Without more space, we are saying no to some of the finest talent.

We will not conquer these maladies overnight.  Some diseases lie deep within a complex genetic code that until recently was only understood by our maker.

We all know -- in person or through loved ones -- that medical misfortunes do not care who they touch or crush. Alzheimer’s, Parkinson’s, ALS or juvenile diabetes will find us wherever we live and rob us and our families of life’s richness.

The result is dreams deferred or lost, lives -- like Ranger Henry -- unfulfilled. Promise and potential, through circumstance or choice, are unmet.

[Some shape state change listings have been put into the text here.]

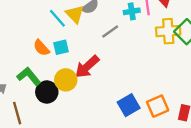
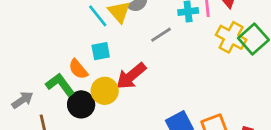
yellow cross: (168, 31) -> (231, 37), turned 30
orange semicircle: (41, 48) -> (78, 69), moved

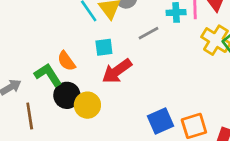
cyan square: (101, 51) -> (104, 47), moved
yellow circle: (105, 91) -> (87, 105), moved

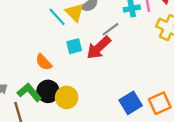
red arrow: (117, 71) -> (99, 48), moved
green L-shape: (48, 75) -> (29, 92), moved

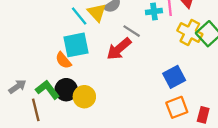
gray line: (111, 29) -> (132, 31), turned 66
cyan square: (74, 46) -> (76, 45), moved, size x1.6
blue square: (131, 103) -> (174, 77), moved

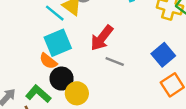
gray line: (132, 31) -> (115, 62), moved
black circle: (66, 90) -> (62, 79), moved

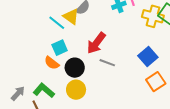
cyan square: (58, 43) -> (60, 48), size x0.7
black circle: (62, 79) -> (75, 68), moved

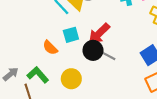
cyan square: (60, 48) -> (71, 35), moved
black circle: (75, 68) -> (93, 50), moved

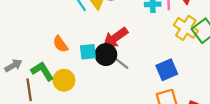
cyan square: (71, 35) -> (88, 52), moved
yellow circle: (71, 79) -> (64, 80), moved

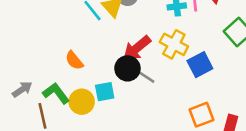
yellow cross: (186, 28) -> (174, 44), moved
cyan square: (88, 52) -> (105, 92), moved
blue square: (167, 70) -> (200, 65), moved

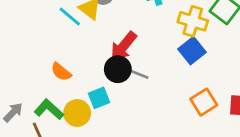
yellow cross: (174, 44) -> (193, 21), moved

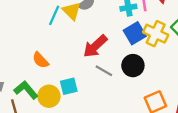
cyan line: (70, 17) -> (54, 15), turned 66
blue square: (192, 51) -> (135, 33), moved
black circle: (118, 69) -> (133, 66), moved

 It is time to make death a beggar in Kentucky.

Cellular discoveries can lead to personalized medicine, which result in community solutions. They are on the horizon if we are willing as individuals and a Commonwealth to invest -- now.

What choice will we make?

It reminds me of the story told by President Kennedy, about the great French marshal Lyautey, who asked his gardener to plant a tree. The gardener objected that the tree would not reach maturity for 100 years.  The marshal replied, “In that case, there is not time to lose, plant it this afternoon.”

Mary Lynne and I have decided to plant a tree.

We recently announced our gift of $250,000 to UK to fight health disparities and save lives in the Commonwealth.  Specifically, we are taking a stand today, toward building a multi-disciplinary research building.

Such a facility -- dedicated with fervor and focus on the seemingly intractable scourges confronting Kentucky -- can change our state for the next 100 years.

Our gift alone is not enough. No one gift is. We need other gardeners to join us.  We need our state to listen when we again ask for bucks for buildings and brains. 

We must plant now to grow the future we want. Let us plant today for that brighter tomorrow within our grasp.